For instance, the State Government is co-funding a feasibility study alongside Australian Gas Infrastructure Group (AGIG), who is conducting the study, into incorporating hydrogen into the feedstock mix of the Dampier-Bunbury natural gas pipeline (DBNGP). Extending for roughly 1,600 kilometres and delivering 90 percent of WA’s domestically used natural gas, the DBNGP is essential to the WA gas landscape. The feasibility study is one of seven feasibility studies funded by the State Government and is due to complete its findings in 2021. There is currently an open question regarding the extent to which the regulatory framework lawfully enables the blending of the hydrogen into the existing pipeline and it has been stated by AGIG that an outcome of the study will be the development of a roadmap to assist in the development of regulations for the Hydrogen Blend in WA.
WA gas regulations cover safety and technical aspects of the transmission, distribution and downstream use of the gas itself alongside other regimes that affect or are affected by the vast network of gas pipelines. Underpinning an assessment of regulatory reform is the understanding that the Hydrogen Blend comprises a gas that is a blend of both natural gas and hydrogen is not naturally occurring.
For example, key legislation in WA deals with naturally and non-naturally occurring gas in different ways. Some pieces of legislation have wide definitions for gas with terminology that applies to any gas or mixture of gases, with no discrimination between naturally occurring or manufactured gas.
This is in contrast to other legislation in WA which define petroleum as a substance that is naturally occurring and does not take into account hydrogen blends. As it stands, hydrogen blends are not lawfully capable of being transported via some existing pipeline infrastructure because of the strict definition found in the legislation.
Limitations under existing gas legislation in respect of hydrogen blends has a potential knock-on effect in both environmental and planning regulations which provide exemptions where activities are covered by the existing gas legislation, such as under the Environmental Protection (Clearing of Native Vegetation) Regulations 2004 which provides exemptions to activities authorised under certain legislation meaning the exemption may not apply to activities undertaken as part of a hydrogen project.

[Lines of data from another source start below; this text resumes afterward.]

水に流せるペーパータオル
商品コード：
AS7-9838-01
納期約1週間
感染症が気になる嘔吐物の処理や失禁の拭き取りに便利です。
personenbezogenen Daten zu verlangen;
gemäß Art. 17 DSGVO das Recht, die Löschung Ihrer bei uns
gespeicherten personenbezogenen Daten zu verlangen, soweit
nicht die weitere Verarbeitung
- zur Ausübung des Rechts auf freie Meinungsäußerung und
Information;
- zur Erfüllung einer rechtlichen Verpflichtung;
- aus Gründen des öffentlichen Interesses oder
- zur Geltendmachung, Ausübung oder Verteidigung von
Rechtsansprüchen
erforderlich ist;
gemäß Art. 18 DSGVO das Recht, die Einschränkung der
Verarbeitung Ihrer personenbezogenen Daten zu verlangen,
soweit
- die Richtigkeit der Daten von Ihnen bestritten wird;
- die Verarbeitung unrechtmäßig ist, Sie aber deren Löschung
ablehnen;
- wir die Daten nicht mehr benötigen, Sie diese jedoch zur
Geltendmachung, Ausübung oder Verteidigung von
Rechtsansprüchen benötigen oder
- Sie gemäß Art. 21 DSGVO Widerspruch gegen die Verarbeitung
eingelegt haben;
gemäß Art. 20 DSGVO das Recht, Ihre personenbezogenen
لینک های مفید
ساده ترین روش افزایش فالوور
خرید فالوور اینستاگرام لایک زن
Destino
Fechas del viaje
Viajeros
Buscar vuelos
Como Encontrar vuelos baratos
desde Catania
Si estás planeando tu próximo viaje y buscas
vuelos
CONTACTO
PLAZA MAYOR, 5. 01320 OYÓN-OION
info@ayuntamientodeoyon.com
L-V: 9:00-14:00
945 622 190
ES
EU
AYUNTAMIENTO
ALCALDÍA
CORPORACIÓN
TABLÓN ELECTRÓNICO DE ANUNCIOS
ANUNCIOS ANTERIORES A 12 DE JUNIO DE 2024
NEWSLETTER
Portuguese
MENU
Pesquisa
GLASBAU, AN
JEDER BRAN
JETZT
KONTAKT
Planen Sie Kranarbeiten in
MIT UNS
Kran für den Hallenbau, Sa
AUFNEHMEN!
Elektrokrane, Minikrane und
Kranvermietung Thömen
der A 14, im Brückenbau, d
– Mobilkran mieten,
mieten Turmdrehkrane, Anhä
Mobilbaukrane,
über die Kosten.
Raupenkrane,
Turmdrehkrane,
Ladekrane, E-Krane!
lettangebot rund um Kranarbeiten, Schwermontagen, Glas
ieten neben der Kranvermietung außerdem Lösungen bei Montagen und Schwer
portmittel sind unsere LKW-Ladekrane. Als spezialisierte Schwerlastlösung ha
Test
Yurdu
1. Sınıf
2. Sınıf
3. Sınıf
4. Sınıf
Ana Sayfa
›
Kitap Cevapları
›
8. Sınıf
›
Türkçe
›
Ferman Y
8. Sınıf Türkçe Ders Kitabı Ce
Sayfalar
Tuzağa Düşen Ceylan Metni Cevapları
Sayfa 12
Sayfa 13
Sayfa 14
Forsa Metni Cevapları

As part of the State Government’s investment in hydrogen gas blending, $2 million in funding was recently awarded to ATCO Australia to support capital works associated with blending hydrogen into isolated sections of the natural gas distribution network. Due to the embrittlement or degrading effect of hydrogen on steel pipelines that were originally designed for natural gas transportation, the further investment should assist to optimise the extent of blending for the safe transportation of hydrogen.

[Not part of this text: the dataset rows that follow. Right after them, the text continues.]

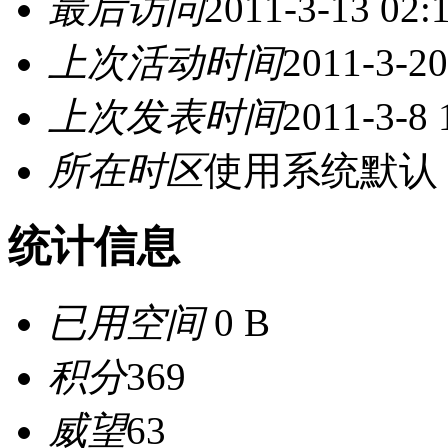
最后访问
2011-3-13 02:
上次活动时间
2011-3-20
上次发表时间
2011-3-8 
所在时区
使用系统默认
统计信息
已用空间
0 B
积分
369
威望
63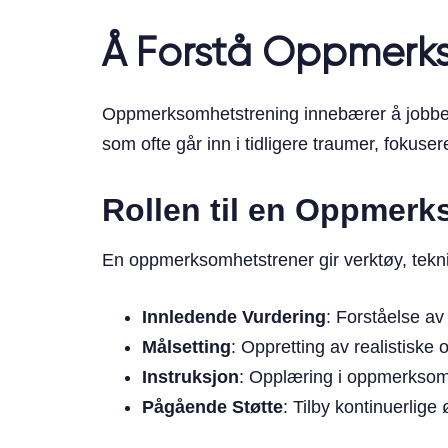
Å Forstå Oppmerk
Oppmerksomhetstrening innebærer å jobbe me
som ofte går inn i tidligere traumer, fokus
Rollen til en Oppmerk
En oppmerksomhetstrener gir verktøy, tekni
Innledende Vurdering
: Forståelse av 
Målsetting
: Oppretting av realistis
Instruksjon
: Opplæring i oppmerkso
Pågående Støtte
: Tilby kontinuerlige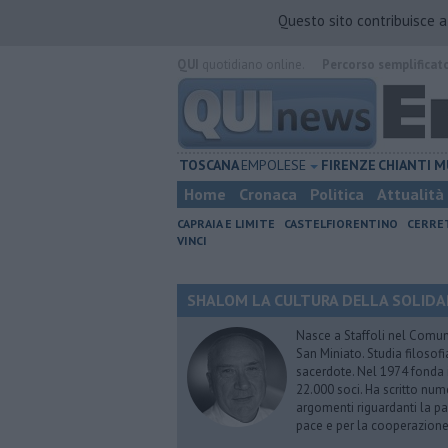
Questo sito contribuisce 
QUI
quotidiano online.
Percorso semplificat
TOSCANA
EMPOLESE
FIRENZE
CHIANTI
M
Home
Cronaca
Politica
Attualità
CAPRAIA E LIMITE
CASTELFIORENTINO
CERRE
VINCI
SHALOM LA CULTURA DELLA SOLIDARIE
Nasce a Staffoli nel Comune
San Miniato. Studia filosofi
sacerdote. Nel 1974 fonda
22.000 soci. Ha scritto nume
argomenti riguardanti la pas
pace e per la cooperazione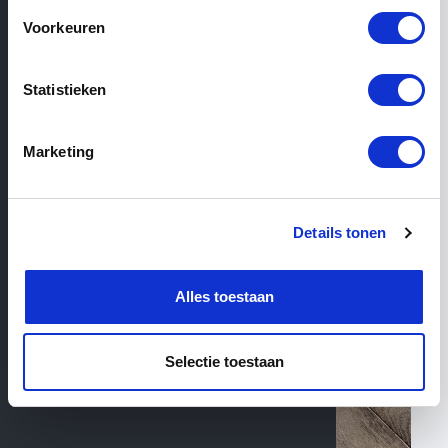
Voorkeuren
Siehe die ähnlichen
Filter
Kategorien
Statistieken
35
Produkte insgesamt
Marketing
Parkett
Details tonen
Alles toestaan
Selectie toestaan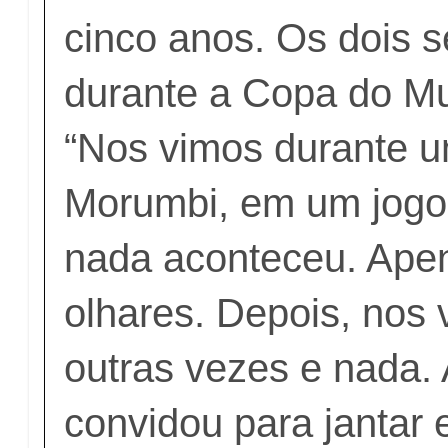
cinco anos. Os dois 
durante a Copa do M
“Nos vimos durante u
Morumbi, em um jogo 
nada aconteceu. Apen
olhares. Depois, nos
outras vezes e nada.
convidou para jantar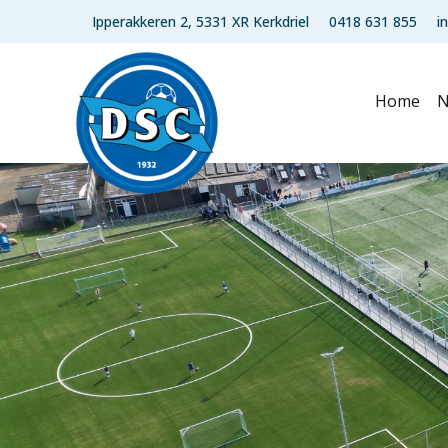
Ipperakkeren 2, 5331 XR Kerkdriel
0418 631 855
i
Home
N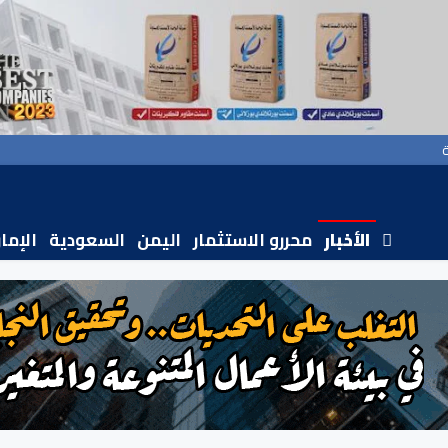
الأخبار
محررو الاستثمار
اليمن
السعودية
الإما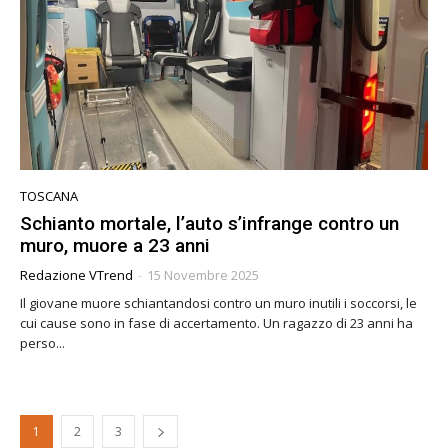
TOSCANA
Schianto mortale, l’auto s’infrange contro un
muro, muore a 23 anni
Redazione VTrend
-
15 Novembre 2025
Il giovane muore schiantandosi contro un muro inutili i soccorsi, le
cui cause sono in fase di accertamento. Un ragazzo di 23 anni ha
perso...
1
2
3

This collaboration between the State Government and industry, as highlighted by the demonstration projects of hydrogen blending in WA’s gas networks and the early stage funding being provided by the State Government, will be essential in the transition to a hydrogen economy as the full scope of the required regulatory changes are determined and demonstration projects seek to move from the sandbox to full-scale commercial implementation.